UPDATE:  I have discovered that this post is mostly bollocks, because Sky have been showing the new episodes in this country for weeks (in fact, just four days after the US broadcast).  Shows what I know.  I’m leaving it up, though, firstly because I feel simply deleting it will be dishonest regarding my ignorance, and because although it’s totally inaccurate in the details about the availability of the final episodes of Galactica, I stand by my general points about torrents and DRM.  So here, unedited of stupidity, is the original post:

Sky TV, who co-funded the 21st century Battlestar Galactica miniseries, will begin showing the latter half of the fourth and final season on Tuesday 8th April.  The Sci-Fi Channel in the US (as different from the UK Sci-Fi channel as BBC America is from our ‘beeb’) has been broadcasting these last episodes for a month now.

At first, I had a choice.  I could do what I’ve done in previous years: wait for Sky to show it in the UK, get fed up with an entire week between episodes, not to mention ad breaks, and give up, waiting instead for the DVD boxset, which I would consume in one marathon go.   Or…   I could torrent it episode by episode.  I’d have the week gap to contend with, but this is special.  I can’t wait, just can’t wait, to see how it all turns out.  So for the last month, that’s what I’ve done.

I justify it thus: I don’t have to justify it.  In addition, though, I can justify it if I want: I’ll still watch it on TV (for the superior quality), so they’ll get the ratings, and I’ll still buy it on DVD.  I’ll probably even buy it on Bluray when the get done licking their wounds over HD-DVD.  So they’ll lose no ad revenue or royalties from me as a result of my illegal acquisition of material that the powers that be have decided should not be seen by me until well after my next birthday.

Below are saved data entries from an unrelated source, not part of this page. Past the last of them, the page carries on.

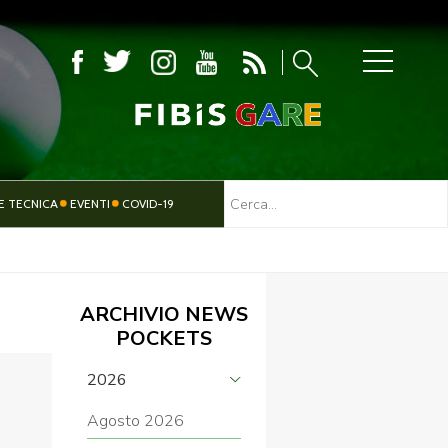
MBOLA
E TECNICA
EVENTI
COVID-19
TESSERAMENTO
PARALIMPICO
ARCHIVIO NEWS
POCKETS
2026
Agosto 2026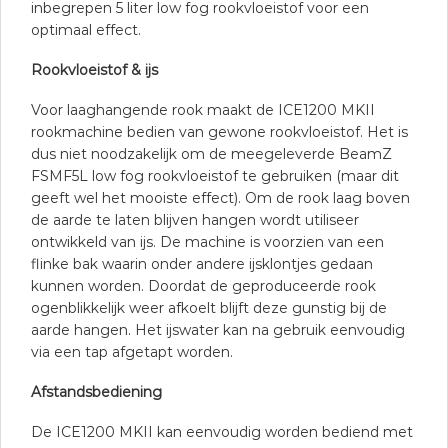
inbegrepen 5 liter low fog rookvloeistof voor een
optimaal effect.
Rookvloeistof & ijs
Voor laaghangende rook maakt de ICE1200 MKII
rookmachine bedien van gewone rookvloeistof. Het is
dus niet noodzakelijk om de meegeleverde BeamZ
FSMF5L low fog rookvloeistof te gebruiken (maar dit
geeft wel het mooiste effect). Om de rook laag boven
de aarde te laten blijven hangen wordt utiliseer
ontwikkeld van ijs. De machine is voorzien van een
flinke bak waarin onder andere ijsklontjes gedaan
kunnen worden. Doordat de geproduceerde rook
ogenblikkelijk weer afkoelt blijft deze gunstig bij de
aarde hangen. Het ijswater kan na gebruik eenvoudig
via een tap afgetapt worden.
Afstandsbediening
De ICE1200 MKII kan eenvoudig worden bediend met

So I torrented it.  It’s an uncertain world out there.  The first episode was encoded from a high-def original, and looked simply fabulous on my laptop screen.  Plus, not being DRM’d, it looked even more fabulous when I copied it to my Playstation 3 and watched it on my telly.  Since then, the best I could hope for in terms of picture quality wasn’t that great.  The last one I torrented was lousily encoded, and it affected my enjoyment of the league-of-its-own drama.

Then I made a discovery.  The powers that be had been releasing these new episodes in the UK, in both standard and high definition, via the iTunes store.  A week behind their US broadcast, they became available for purchase, £1.89 for standard def, £2.49 for that and high def (presumably so you can put the space-saving SD version on your iPod/ iPhone).

This was a deal breaker when it came to my brief flirtation with torrenting.  Not because it was legal, or because it gave the makers of this fine show some revenue (I had that covered, remember), but because the quality was second to none, and there were no ads.  (In case you’re from outside the US, or are from the UK and don’t watch anything on Living TV, there is now a trend for advertising upcoming shows DURING AN ACTUAL PROGRAMME.  You’re watching CSI, trying to figure out if it was the waiter or his pre-0p lover who pushed the lawyer into the live volcano, when graphics fill half the screen instructing you to set your PVR for Crossing Jordan next Wednesday.  TV Land is getting desperate, no?)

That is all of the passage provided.